In this sense, therefore, there is no problem on principle with saying that a form of technology, such as film, can alter our 'mode of perception' in a relatively short space of time.

It is also likely that technology alters ways of viewing the world - hence the development of revolutionary movements and different 'modes of production'. The 'primitive' idea of a magical world beyond human control could not survive the development of technologies to control the world; the medieval Christian assumption that all human beings believe in God could not survive the rise of technologies such as writing and practices such as global trade which led to sustained contact with other cultures. The French Revolution came hot on the heels of the spread of the printing press; it is no coincidence that the revolutionary ideas came from mass-produced books and were disseminated in printed pamphlets and illustrations. Also, the evidence for the effects of film and other new technologies are the changes in social life in the 20th century. For instance, 20th-century political movements (whether Bolshevik, Thatcherite, social-democratic, Blairite, Nazi or whatever) have depended on new technologies to constitute themselves as movements.

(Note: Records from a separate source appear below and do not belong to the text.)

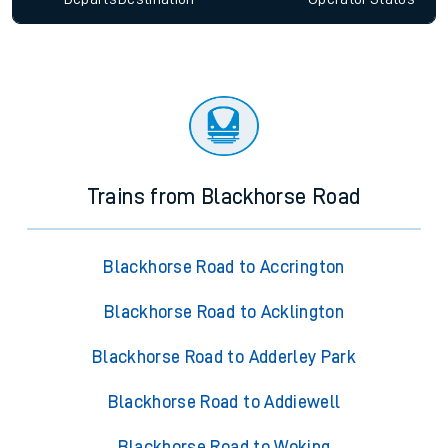
Trains from Blackhorse Road
Blackhorse Road to Accrington
Blackhorse Road to Acklington
Blackhorse Road to Adderley Park
Blackhorse Road to Addiewell
Blackhorse Road to Woking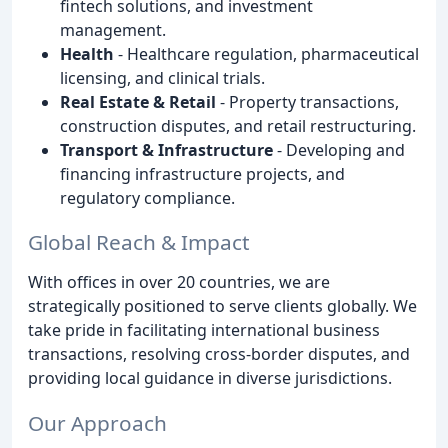
fintech solutions, and investment
management.
Health
- Healthcare regulation, pharmaceutical
licensing, and clinical trials.
Real Estate & Retail
- Property transactions,
construction disputes, and retail restructuring.
Transport & Infrastructure
- Developing and
financing infrastructure projects, and
regulatory compliance.
Global Reach & Impact
With offices in over 20 countries, we are
strategically positioned to serve clients globally. We
take pride in facilitating international business
transactions, resolving cross-border disputes, and
providing local guidance in diverse jurisdictions.
Our Approach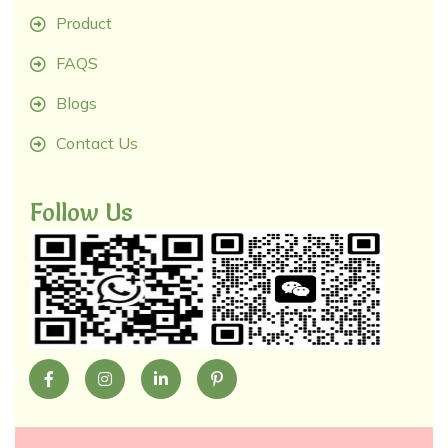
Product
FAQS
Blogs
Contact Us
Follow Us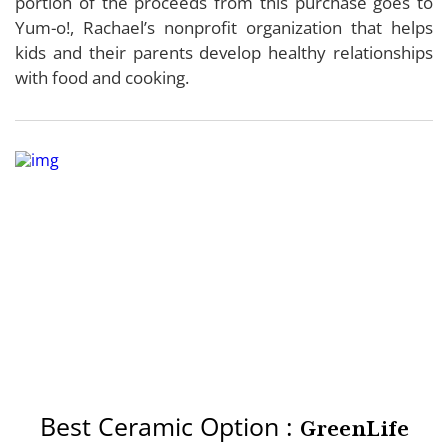
portion of the proceeds from this purchase goes to
Yum-o!, Rachael’s nonprofit organization that helps
kids and their parents develop healthy relationships
with food and cooking.
Best Ceramic Option :
GreenLife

There is a large difference between a political movement which is run through face-to-face contacts, and one which relies on cinema, radio or TV to mobilise a following which may well be geographically fragmented.

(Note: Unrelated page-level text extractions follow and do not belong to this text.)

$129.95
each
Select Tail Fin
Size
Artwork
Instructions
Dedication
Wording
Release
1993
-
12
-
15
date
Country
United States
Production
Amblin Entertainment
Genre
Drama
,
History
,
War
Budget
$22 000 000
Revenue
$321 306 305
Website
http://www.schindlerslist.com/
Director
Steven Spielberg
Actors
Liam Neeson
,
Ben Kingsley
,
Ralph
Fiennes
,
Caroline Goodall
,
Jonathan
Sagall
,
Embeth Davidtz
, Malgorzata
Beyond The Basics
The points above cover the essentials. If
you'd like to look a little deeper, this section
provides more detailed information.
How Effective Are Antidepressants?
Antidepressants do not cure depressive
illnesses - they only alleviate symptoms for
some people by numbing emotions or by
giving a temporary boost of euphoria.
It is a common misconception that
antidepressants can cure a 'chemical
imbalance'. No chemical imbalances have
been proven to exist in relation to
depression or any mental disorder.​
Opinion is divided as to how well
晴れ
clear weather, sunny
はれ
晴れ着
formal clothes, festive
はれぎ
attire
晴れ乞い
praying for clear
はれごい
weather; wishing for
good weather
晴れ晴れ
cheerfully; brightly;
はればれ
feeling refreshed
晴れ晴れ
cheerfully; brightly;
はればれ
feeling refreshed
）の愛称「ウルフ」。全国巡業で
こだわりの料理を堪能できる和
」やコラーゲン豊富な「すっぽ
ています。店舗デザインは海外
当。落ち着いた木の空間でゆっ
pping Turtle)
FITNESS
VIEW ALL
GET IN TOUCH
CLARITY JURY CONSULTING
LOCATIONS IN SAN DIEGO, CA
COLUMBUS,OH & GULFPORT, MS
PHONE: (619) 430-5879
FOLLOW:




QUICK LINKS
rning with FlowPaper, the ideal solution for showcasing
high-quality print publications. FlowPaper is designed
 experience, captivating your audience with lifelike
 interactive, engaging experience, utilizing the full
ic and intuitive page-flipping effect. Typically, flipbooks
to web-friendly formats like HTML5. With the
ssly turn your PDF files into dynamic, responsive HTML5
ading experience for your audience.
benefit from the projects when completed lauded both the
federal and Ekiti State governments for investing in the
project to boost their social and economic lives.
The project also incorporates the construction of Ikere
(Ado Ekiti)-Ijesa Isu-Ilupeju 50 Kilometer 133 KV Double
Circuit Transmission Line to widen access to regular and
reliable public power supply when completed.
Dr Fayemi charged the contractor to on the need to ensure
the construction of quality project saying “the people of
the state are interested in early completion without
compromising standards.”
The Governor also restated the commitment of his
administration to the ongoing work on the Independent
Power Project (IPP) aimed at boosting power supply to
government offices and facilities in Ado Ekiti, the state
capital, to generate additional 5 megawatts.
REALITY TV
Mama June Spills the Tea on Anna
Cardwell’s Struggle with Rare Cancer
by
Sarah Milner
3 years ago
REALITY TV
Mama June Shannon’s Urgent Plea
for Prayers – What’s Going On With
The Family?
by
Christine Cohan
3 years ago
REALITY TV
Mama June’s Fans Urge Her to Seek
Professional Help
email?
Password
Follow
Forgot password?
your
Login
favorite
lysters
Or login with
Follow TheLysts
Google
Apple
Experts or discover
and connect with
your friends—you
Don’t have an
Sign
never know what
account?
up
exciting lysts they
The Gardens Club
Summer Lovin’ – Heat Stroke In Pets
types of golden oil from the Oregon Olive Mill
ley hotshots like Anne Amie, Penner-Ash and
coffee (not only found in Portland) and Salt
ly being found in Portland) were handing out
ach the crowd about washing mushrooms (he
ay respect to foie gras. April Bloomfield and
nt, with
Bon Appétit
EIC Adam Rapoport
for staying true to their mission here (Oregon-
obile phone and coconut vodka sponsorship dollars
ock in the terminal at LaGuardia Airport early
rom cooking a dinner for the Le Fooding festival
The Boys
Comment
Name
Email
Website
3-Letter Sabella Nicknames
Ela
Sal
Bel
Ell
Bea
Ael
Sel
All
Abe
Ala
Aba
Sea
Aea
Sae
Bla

To take an example: the modern TV election is a quite different affair to the older kind of election which relied on grassroots mobilisation (in this case, a change for the worse). It is unlikely that Blairism could have 'achieved' anything as a movement were it not for the technology of television. It is no coincidence that the debate about Socialist Alliance campaigning focused around the use of face-to-face or massified means of communication (i.e., canvassing versus leaflets).

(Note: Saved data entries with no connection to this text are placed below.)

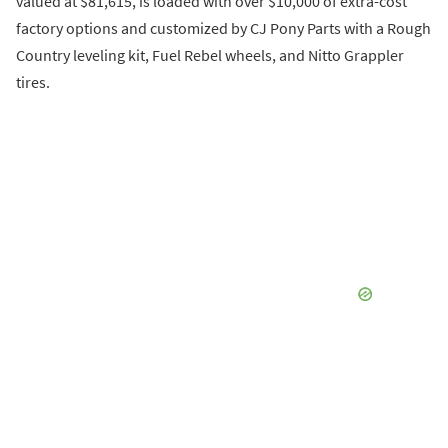
valued at $81,615, is loaded with over $10,000 of extra-cost
factory options and customized by CJ Pony Parts with a Rough
Country leveling kit, Fuel Rebel wheels, and Nitto Grappler
tires.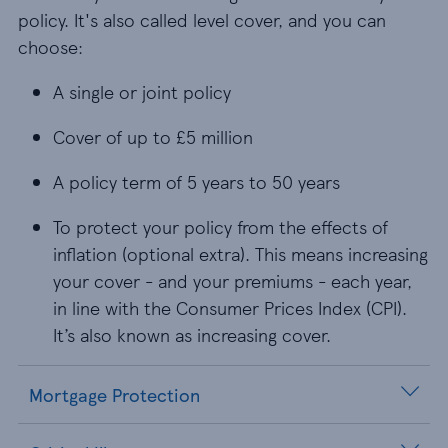
policy. It's also called level cover, and you can
choose:
A single or joint policy
A single or joint policy
Cover of up to £5 million
Cover of up to £5 million
A policy term of 5 years to 50 years
A policy term of 5 years to 50 years
To protect your policy from the effects of inflati
To protect your policy from the effects of
inflation (optional extra). This means increasing
your cover - and your premiums - each year,
in line with the Consumer Prices Index (CPI).
It’s also known as increasing cover.
Mortgage Protection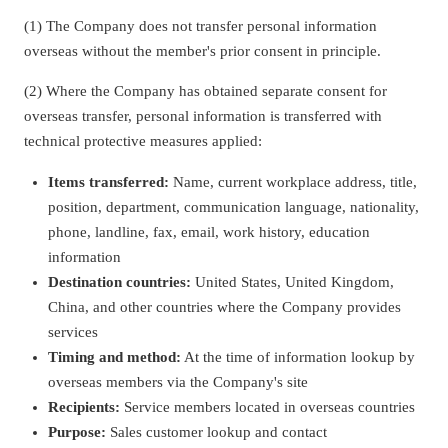
(1) The Company does not transfer personal information
overseas without the member's prior consent in principle.
(2) Where the Company has obtained separate consent for
overseas transfer, personal information is transferred with
technical protective measures applied:
Items transferred:
Name, current workplace address, title,
position, department, communication language, nationality,
phone, landline, fax, email, work history, education
information
Destination countries:
United States, United Kingdom,
China, and other countries where the Company provides
services
Timing and method:
At the time of information lookup by
overseas members via the Company's site
Recipients:
Service members located in overseas countries
Purpose:
Sales customer lookup and contact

Thus, technology is far more than merely a 'technique' for getting across the same basic message; it fundamentally changes the messages which can be delivered. As Marshall McLuhan put it, 'the medium is the message'. When new technologies - especially communication technologies - spread across society, this can change not only the ease with which existing practices occur (e.g.,. speed up communications): it can alter the way people see themselves and their world. I agree with John that this does not necessarily make film progressive; but I think film has been influential in some ways on perception. For instance: many of the figures of speech George W Bush is employing against 'the terrorists' are drawn from cinema. In action films, 'terrorists' are always motiveless evildoers, and they are defeated by strong, ruthless, male heroes. It now seems the present crisis is being assessed through these same assumptions. Medieval politics was viewed through images drawn from the technology and culture of its day. For instance, many dissident movements relied on religious beliefs and ways of thinking drawn from experiences of the church, which was then a major focus of communication. Though not a technology, religion involved a 'way of seeing' which altered what people thought and perceived.

The relationship between medium and message is important for revolutionary politics because it completely falsifies the bourgeois account of history. In both fact and fiction, bourgeois authors write as if human history was always made up of basically the same kind of people as today. Actually, the way people perceive the world has changed fundamentally through history - and that means that it can change again. It also means that the development of new ideas, technologies and techniques can alter people's perceptions in a progressive direction.